The list included: remote control toy aeroplane (1), jigsaw puzzle (1), projectile toys (4), toy food sets (2), toy tool sets (3), fishing set (1), toy with long cord (1), lanterns (3), light sticks (2), Halloween toy (1) and stuffed toys (2).
In addition, two toys identified to be Shelcore - Stand-up 'N Play Table Set and I'm Toy - My Xylophone, were assessed to pose a high risk of serious injury to children under 3 years of age and had to be recalled from the market.
Prosecutions were also initiated under the Toys and Children's Products Safety Ordinance, 9 cases of which were completed during the year 2001 with a total court fine of $73,800.
In view of the availability of unsafe toys in the marketplace and the approach of the Lunar New Year Fairs, the Consumer Council wishes to caution parents to choose toys with due care to safeguard their children from unsafe toys.
EASY help for people with symptoms of early psychosis
As many as 700 young people aged 15 to 25 are at risk of developing symptoms of early psychosis in Hong Kong each year.
The problem, however, is all the more worrying as many of them would not be aware of the state of early psychosis.
Early psychosis is an abnormal mental state.

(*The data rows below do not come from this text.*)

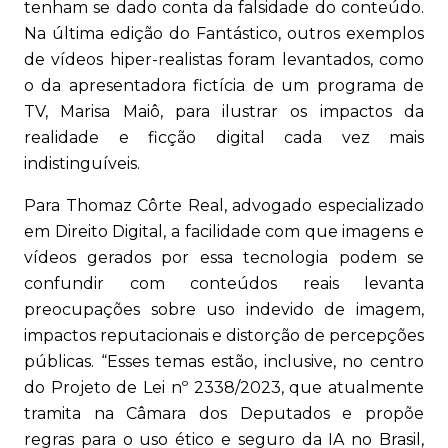
tenham se dado conta da falsidade do conteúdo.
Na última edição do Fantástico, outros exemplos
de vídeos hiper-realistas foram levantados, como
o da apresentadora fictícia de um programa de
TV, Marisa Maiô, para ilustrar os impactos da
realidade e ficção digital cada vez mais
indistinguíveis.
Para Thomaz Côrte Real, advogado especializado
em Direito Digital, a facilidade com que imagens e
vídeos gerados por essa tecnologia podem se
confundir com conteúdos reais levanta
preocupações sobre uso indevido de imagem,
impactos reputacionais e distorção de percepções
públicas. “Esses temas estão, inclusive, no centro
do Projeto de Lei nº 2338/2023, que atualmente
tramita na Câmara dos Deputados e propõe
regras para o uso ético e seguro da IA no Brasil,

The thoughts and feelings of people with early psychosis are often out of touch with the reality. Other common features of early psychosis include confused thoughts, delusions and hallucinations.
Its symptoms are often misconceived to be the normal fluctuations in the tempers and moods of young people, and delay in seeking treatment is often resulted.
But, according to the Consumer Council, help is now at hand.
The Hospital Authority has launched the E.A.S.Y. Programme (Early Assessment Service for Young People with Psychosis) to provide assessment and appropriate treatment.
A hotline: 2928 3283 and website: www.ha.org.hk/easy have been set up for public enquiry and referral of cases.
The Council is concerned over the lack of public awareness of symptoms of early psychosis.
Past statistics here have shown that people with early psychosis sought medical/psychotic treatment, on average, only after 1 1/2 years after the onset of the symptoms, which often had an adverse impact on the effectiveness of treatment and chances for full recovery.
While people of all ages may develop symptoms of early psychosis, its incidence among young people aged 15 to 25 is particularly high. Based a population of about 920,000 young people of that age bracket in Hong Kong, it is projected that about 700 young people may develop the symptoms each year.
Superb sound and picture quality on all DVD player test samples
The quality of DVD players seems to be independent of their price. A Consumer Council test on 12 DVD players, priced from $1,780 to $9,990, has revealed that all samples produced superb picture and sound quality.
Significant variations were detected in respect of performance related to error corrections (capability to play faulty CDs or DVDs), convenience and versatility. For detailed information, consumer can consult the comparative test report in this (January) issue of CHOICE.